**WHAT IS NEEDED:** Set the records down again in full, exactly as they are, apart from the images.

(Extracted page text data)

--

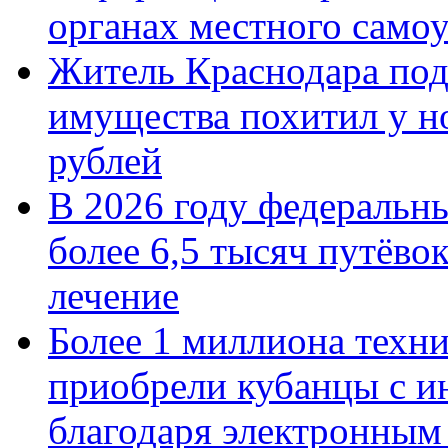
органах местного само
Житель Краснодара под
имущества похитил у н
рублей
В 2026 году федеральн
более 6,5 тысяч путёво
лечение
Более 1 миллиона техн
приобрели кубанцы с ин
благодаря электронным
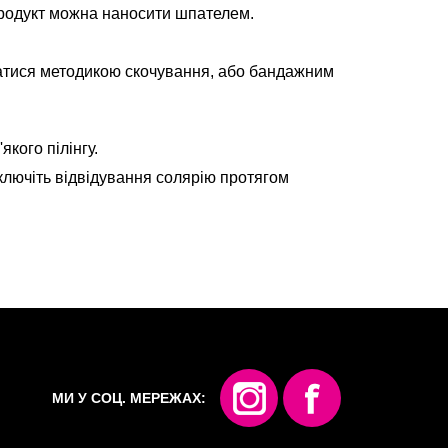
. Продукт можна наносити шпателем.
статися методикою скочування, або бандажним
кого пілінгу.
ключіть відвідування солярію протягом
МИ У СОЦ. МЕРЕЖАХ:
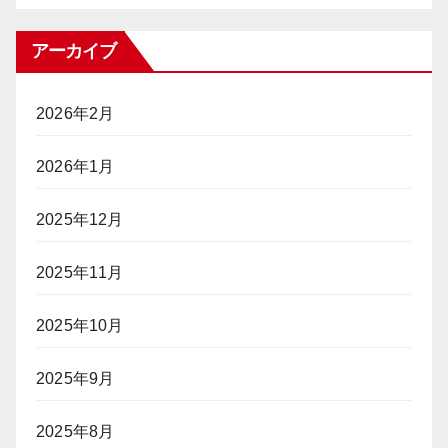
アーカイブ
2026年2月
2026年1月
2025年12月
2025年11月
2025年10月
2025年9月
2025年8月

--

**OUTPUT OF THE EXERCISE:**
органах местного само
Житель Краснодара под
имущества похитил у н
рублей
В 2026 году федеральн
более 6,5 тысяч путёво
лечение
Более 1 миллиона техн
приобрели кубанцы с ин
благодаря электронным
. Продукт можна наносити шпателем.
статися методикою скочування, або бандажним
кого пілінгу.
ключіть відвідування солярію протягом
МИ У СОЦ. МЕРЕЖАХ:
アーカイブ
2026年2月
2026年1月
2025年12月
2025年11月
2025年10月
2025年9月
2025年8月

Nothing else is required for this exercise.